Po zmianach w serwisach informacyjnych TVP nadszedł czas na zmiany w programach rozrywkowych tej stacji. Te dotknęły już m.in. "Pytanie na śniadanie", z którego zwolniono wszystkich dotychczasowych prowadzących.
Kurz jeszcze nie opadł, a tu nadeszły kolejne niepokojące wieści. Tym razem chodzi o "The Voice of Poland". Jak doniosła Plotkowi osoba z TVP, obecni jurorzy nie mogą spać spokojnie. Mowa o Tomsonie, Baronie, Justynie Steczkowskiej, Marku Piekarczyku i Lanberry.

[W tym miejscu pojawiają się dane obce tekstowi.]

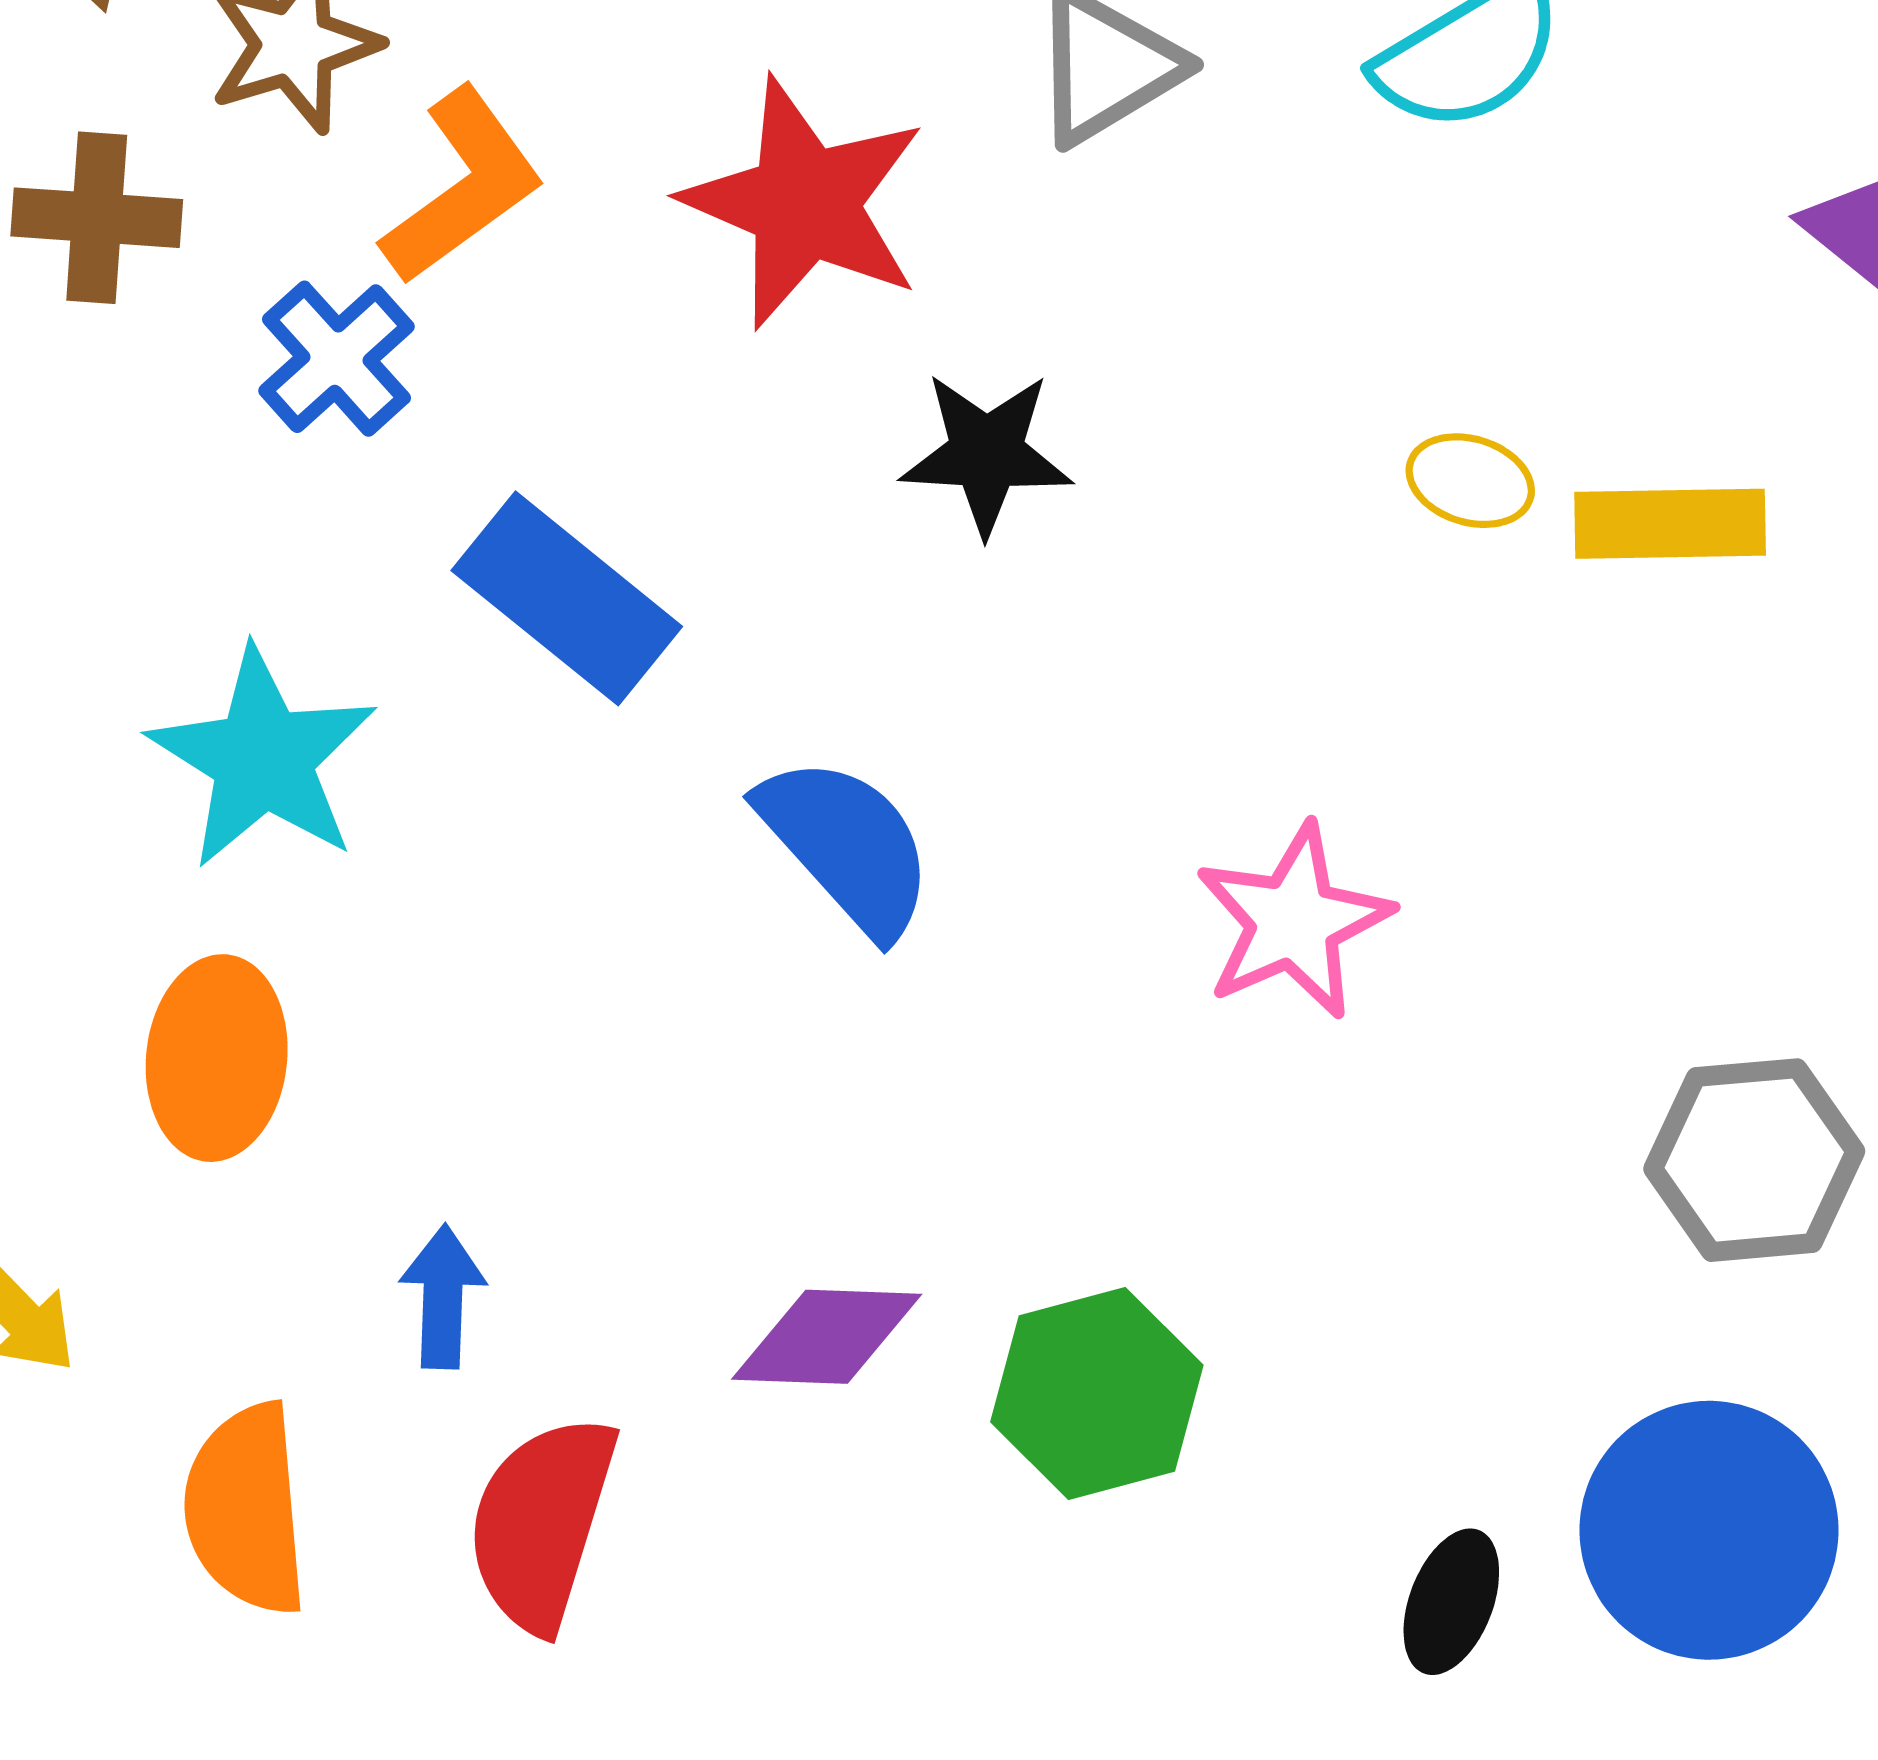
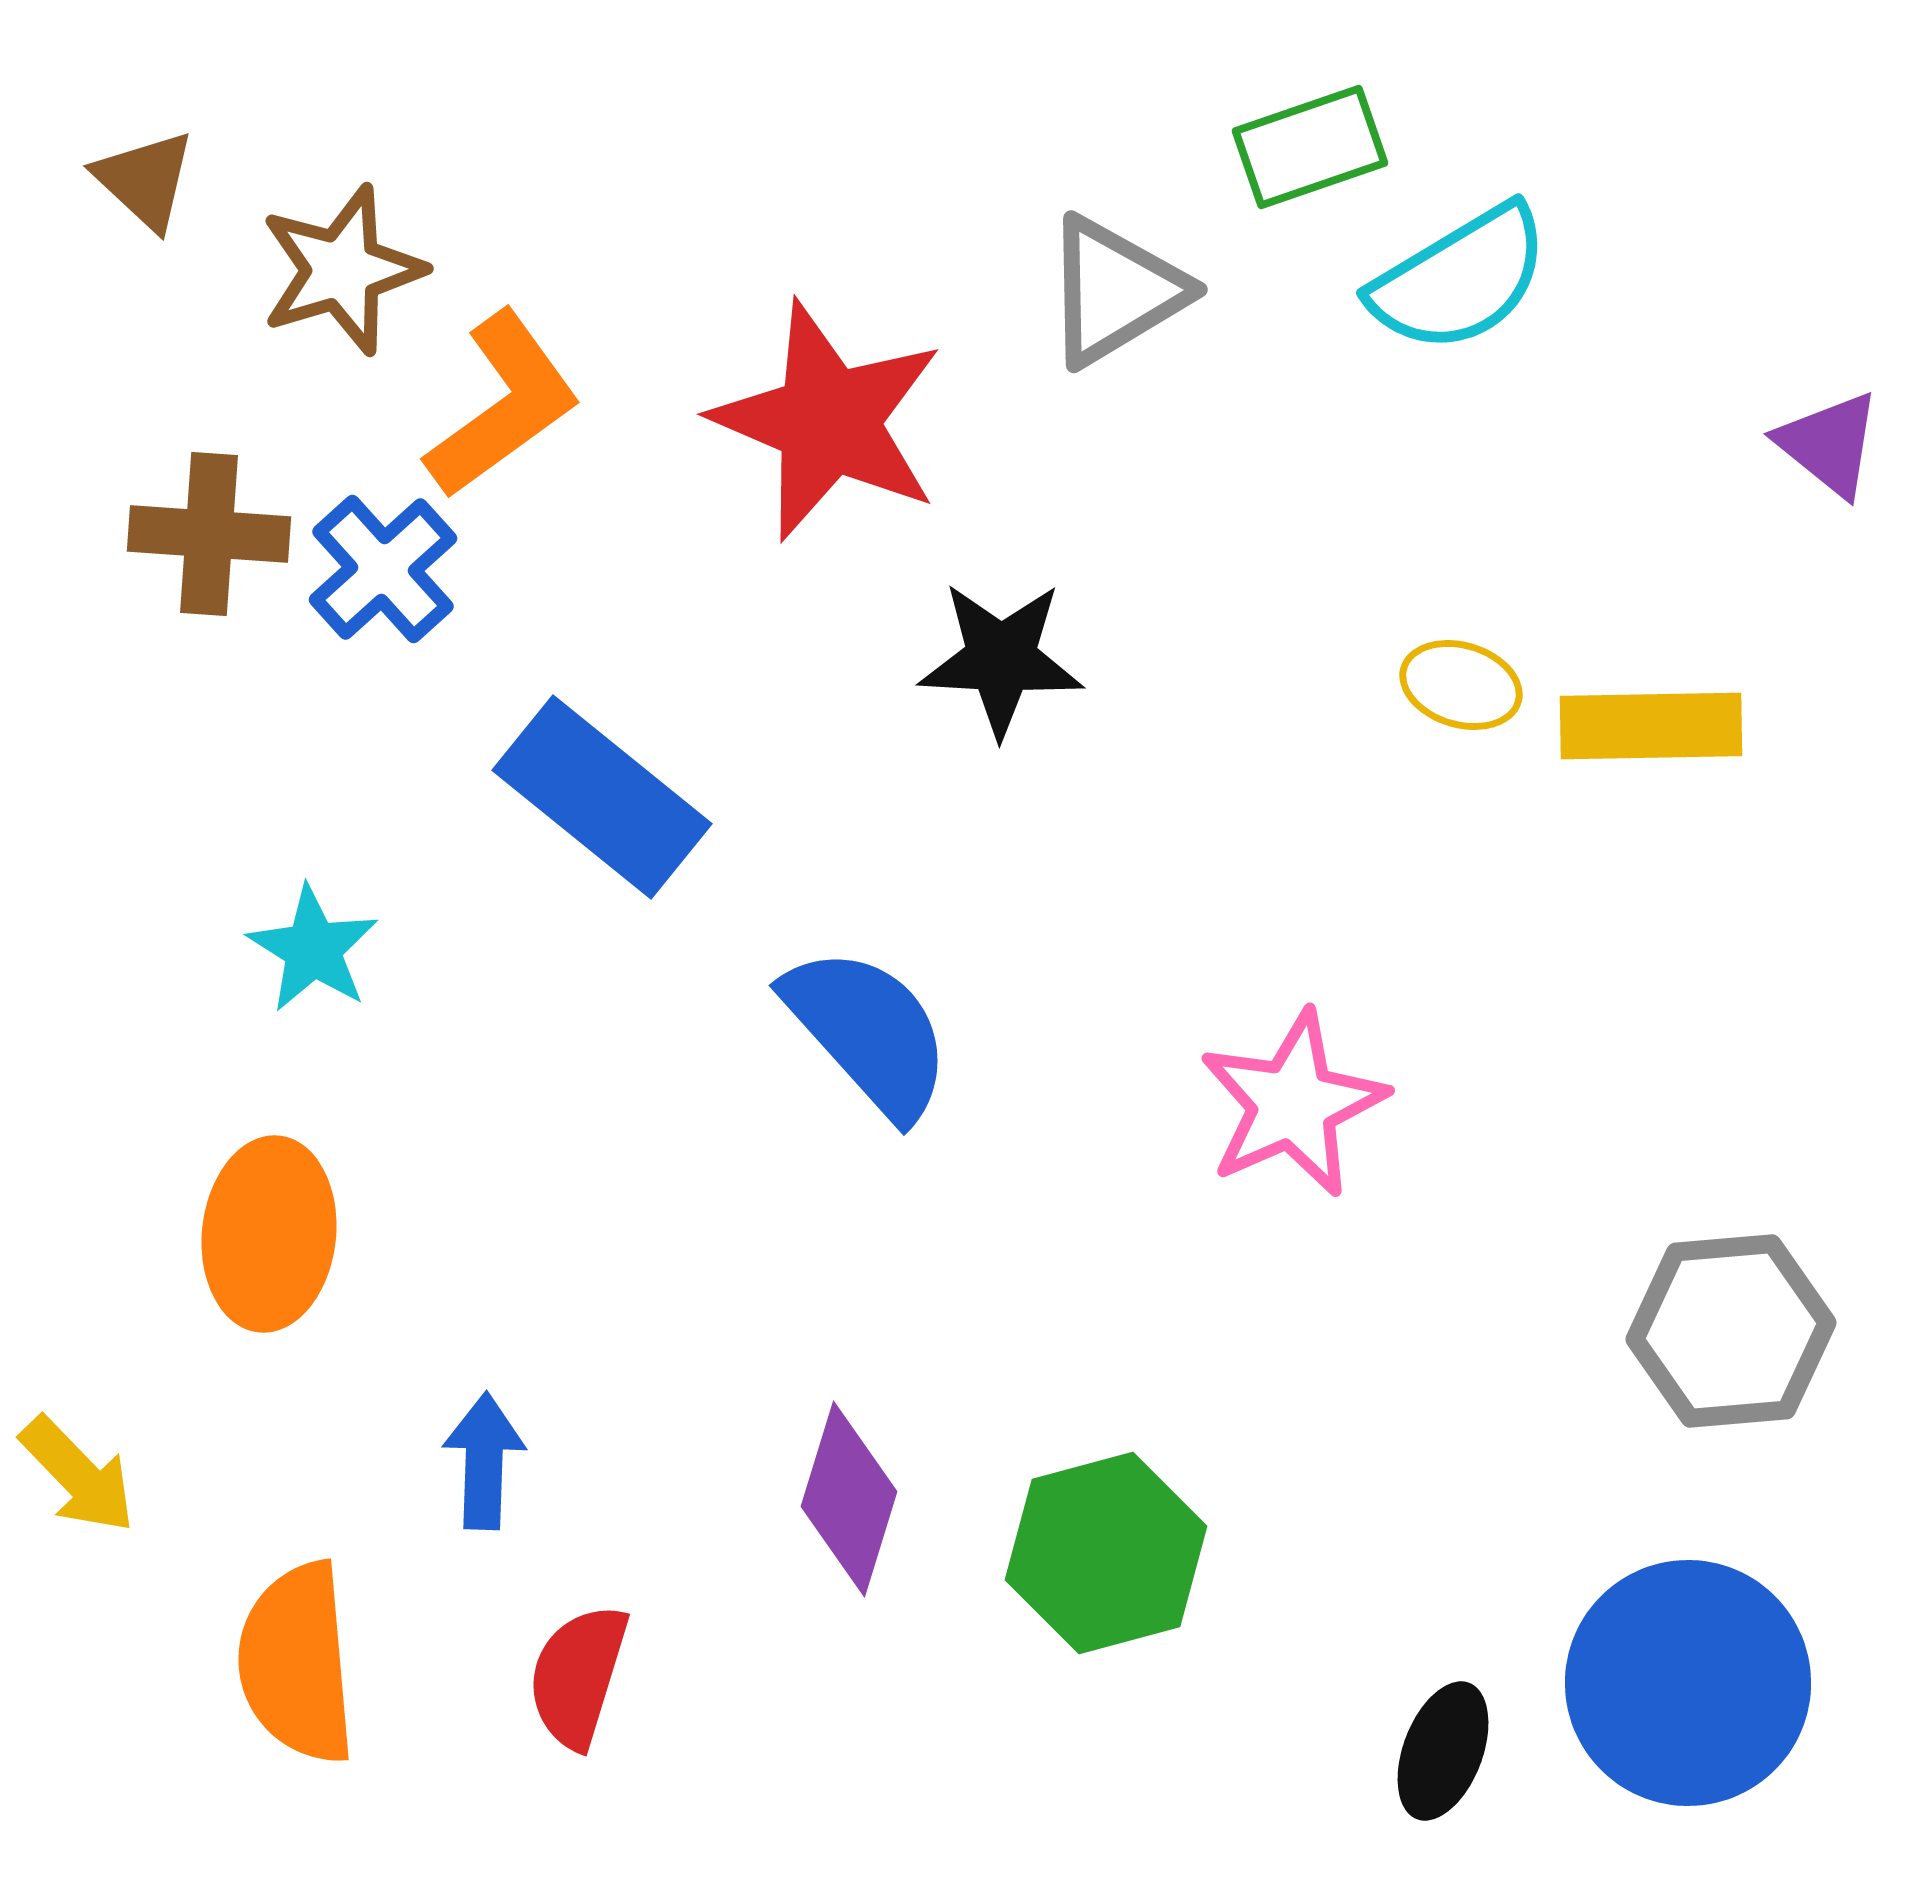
brown cross: (97, 218) -> (209, 534), moved
cyan star: (263, 758) -> (313, 949), size x0.6
purple diamond: (827, 1337) -> (849, 1499), turned -75
red semicircle: (542, 1523) -> (578, 1676), size x0.7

Zmiany w "The Voice of Poland"
Dowiadujemy się, że "Rinke Rooneys otrzymał już jasne wytyczne" z Woronicza co do przyszłości tego lubianego programu. Mają wylecieć wszystkie osoby, które mocno kojarzą się z "tamtą telewizją".
"Żadna Edyta Górniak, Justyna Steczkowska i gwiazdy tego typu, nie powinny teraz liczyć na angaż. Ludzie mają zobaczyć spektakularne zmiany i nową jakość" - zdradził informator Plotka.
Kayah ponownie jurorką w "The Voice of Poland"?
Na tym nie koniec sensacyjnych doniesień. Okazuje się, że na liście nazwiska pojawiła się dość niespodziewana osoba. Mowa o Kayah, która była jurorką w pierwszej edycji show. Potem zniknęła, bo nowym szefostwem TVP raczej nie było jej po drodze.
Były mąż wokalistki, z którym ta ma syna, musi więc podjąć radykalną decyzję ws. składu jurorskiego. Okazało się jednak, że producent nie ma ponoć nic przeciwko, a nawet uważa to za świetny pomysł i sygnał, że na Woronicza zachodzą prawdziwe zmiany.
"Rinke uważa, że angaż takiej wokalistki, jak ona, do jego programu pokazałby jasno, że nawet w rozrywce są nowe rządy i wracają osoby jeszcze niedawno niemile widziane" - przekazało źródło portalu.
Na razie lista kolejnych nazwisk nie jest znana. "Fakt" próbował skontaktować się w tej sprawie z Justyną Steczkowską, ale ta nie udzieliła im żadnego komentarza.
Zobacz także:
Kayah wygryzie Steczkowską z Eurowizji. Padło oficjalne potwierdzenie
Wieści o Urbańskiej nadeszły nad ranem. 16 lat starań i nagle oficjalnie potwierdziła
Zapłakana Steczkowska nadała o świcie nagły komunikat z domu. "To się wydarzyło o siódmej rano"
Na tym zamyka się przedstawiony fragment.